The increasingly popular niche that is anti-drone warfare has Ohio-based Battelle issuing a redesign of their Drone Defender directed-energy weapon.
The non-lethal gun uses radio control frequency disruption technologies to scramble the data connection between the drone user and said pesky drone itself. Introduced back in 2015, Battelle says they have sold 300 of the original drone busters and they have shown up in snapshots from sandy places abroad as well as in training footage from the Department of Defense who are issuing them in greater numbers.
The revamped Drone Defender V2 C-UAS Device will scramble the 2.54 GHz industrial, scientific, and medical radio (ISM) bands used in most hobby drones and similar RC vehicles as well as GPS waves for independently controlled devices. The 30-degree cone travels out to 400 meters and achieves a soft kill on the drone, allowing it to be captured and turned over for intelligence gathering purposes on just who might have been on the other side.

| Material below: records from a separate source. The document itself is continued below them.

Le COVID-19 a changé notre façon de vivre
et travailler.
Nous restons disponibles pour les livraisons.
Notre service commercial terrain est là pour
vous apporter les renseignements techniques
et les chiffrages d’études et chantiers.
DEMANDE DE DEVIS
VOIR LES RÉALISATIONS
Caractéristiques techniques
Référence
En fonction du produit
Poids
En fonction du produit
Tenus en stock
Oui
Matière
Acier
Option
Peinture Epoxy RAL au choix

Downsides of the unmanned aircraft system countermeasure system include a 15-pound weight (as much as a light machine gun), a two-hour battery life, and a downright weird look that is sure to draw attention from snipers.
Here is the cautionary tale from Battelle:
This device has not been authorized as required by the rules of the Federal Communications Commission before it can be marketed to non-Federal users. This device is not, and may not be, offered for sale or lease, or sold or leased in the United States, other than to the United States government and its agencies, until authorization is obtained. Under current law, the DroneDefender device may be used in the United States only by authorized employees of the Federal government and its agencies, and use by others may be illegal.